Cloning and identification of a novel tyrosinase and its overexpression in Streptomyces kathirae SC-1 for enhancing melanin production.

A 30-kDa novel tyrosinase was purified to homogeneity. The Km for L-Dopa and L-tyrosine were determined as 0.42 and 0.25 mM. The 1231 bp (base pair) melC gene and its 167 bp promoter Pskmel were obtained by thermal asymmetric interlaced polymerase chain reaction based on the amino acids fragment obtained from MS results of the purified enzyme. The protein sequence of tyrosinase shows maximum identity (84%) to tyrosinase from Streptomyces galbus. The melC was introduced into S. kathirae. The melanin production and the transcriptional level of melC in recombinant S. kathirae [pIJPskmelmelC] were about 2.1-fold and 2-fold higher than the wild-type strain, respectively. The melanin concentration was maximized at 28.8 g L(-1).

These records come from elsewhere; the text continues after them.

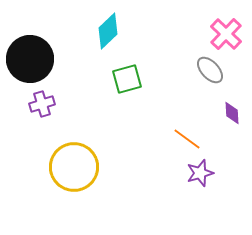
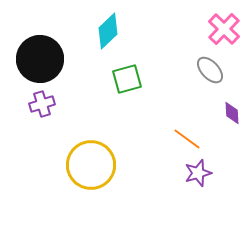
pink cross: moved 2 px left, 5 px up
black circle: moved 10 px right
yellow circle: moved 17 px right, 2 px up
purple star: moved 2 px left
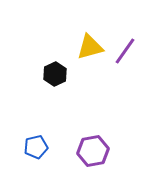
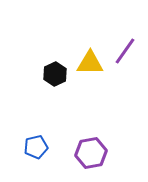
yellow triangle: moved 16 px down; rotated 16 degrees clockwise
purple hexagon: moved 2 px left, 2 px down
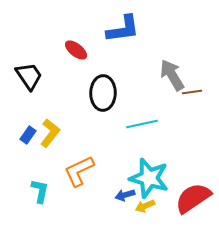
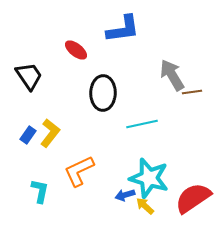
yellow arrow: rotated 66 degrees clockwise
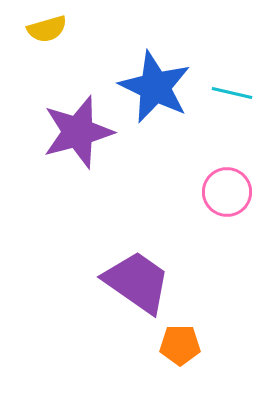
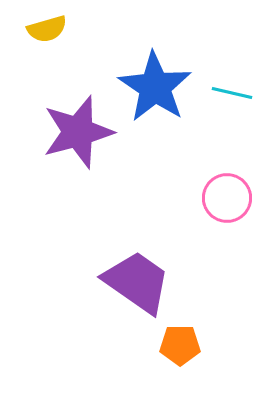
blue star: rotated 8 degrees clockwise
pink circle: moved 6 px down
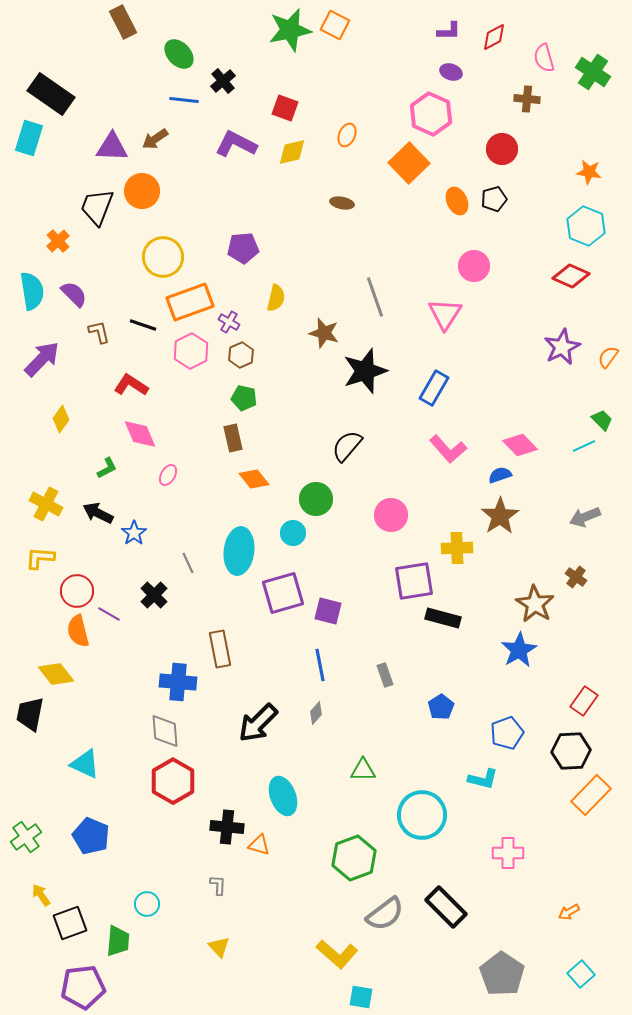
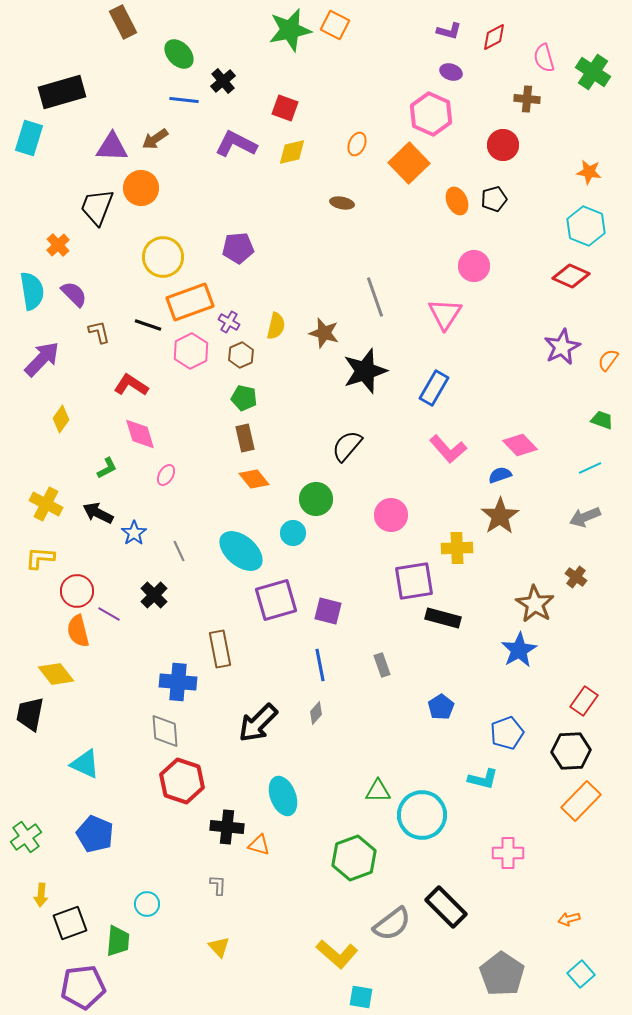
purple L-shape at (449, 31): rotated 15 degrees clockwise
black rectangle at (51, 94): moved 11 px right, 2 px up; rotated 51 degrees counterclockwise
orange ellipse at (347, 135): moved 10 px right, 9 px down
red circle at (502, 149): moved 1 px right, 4 px up
orange circle at (142, 191): moved 1 px left, 3 px up
orange cross at (58, 241): moved 4 px down
purple pentagon at (243, 248): moved 5 px left
yellow semicircle at (276, 298): moved 28 px down
black line at (143, 325): moved 5 px right
orange semicircle at (608, 357): moved 3 px down
green trapezoid at (602, 420): rotated 25 degrees counterclockwise
pink diamond at (140, 434): rotated 6 degrees clockwise
brown rectangle at (233, 438): moved 12 px right
cyan line at (584, 446): moved 6 px right, 22 px down
pink ellipse at (168, 475): moved 2 px left
cyan ellipse at (239, 551): moved 2 px right; rotated 57 degrees counterclockwise
gray line at (188, 563): moved 9 px left, 12 px up
purple square at (283, 593): moved 7 px left, 7 px down
gray rectangle at (385, 675): moved 3 px left, 10 px up
green triangle at (363, 770): moved 15 px right, 21 px down
red hexagon at (173, 781): moved 9 px right; rotated 12 degrees counterclockwise
orange rectangle at (591, 795): moved 10 px left, 6 px down
blue pentagon at (91, 836): moved 4 px right, 2 px up
yellow arrow at (41, 895): rotated 140 degrees counterclockwise
orange arrow at (569, 912): moved 7 px down; rotated 15 degrees clockwise
gray semicircle at (385, 914): moved 7 px right, 10 px down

High-level production of melanin by a novel isolate of Streptomyces kathirae.

Forty-five bacterial strains that produced diffusive pigments were isolated from 40 soil samples. Maximum pigment production was from a Streptomyces kathirae strain designated SC-1. The diffused pigment was characterized by UV-visual and infrared spectroscopy, MS and (1) H nuclear magnetic resonance imaging, and was confirmed as melanin. This may be the first report of melanin production by S. kathirae. To enhance melanin production, the culture medium was optimized by conducting a series of batch fermentations in a defined medium, and the results were analysed statistically using a response surface method. The optimal culture medium comprised 3.3 g L(-1) amylodextrine, 37 g L(-1) yeast extract, 5 g L(-1) NaCl, 0.1 g L(-1) CaCl2 and 54.4 µM CuSO4 . The pH of this medium was 6.0. Under optimal conditions, the melanin concentration was maximized at 13.7 g L(-1) , c. 8.6-fold higher than obtained in suboptimal medium. To our knowledge, the results provide novel data on melanin fermentation, and identify an excellent candidate for industrial-scale microbial fermentation of melanin.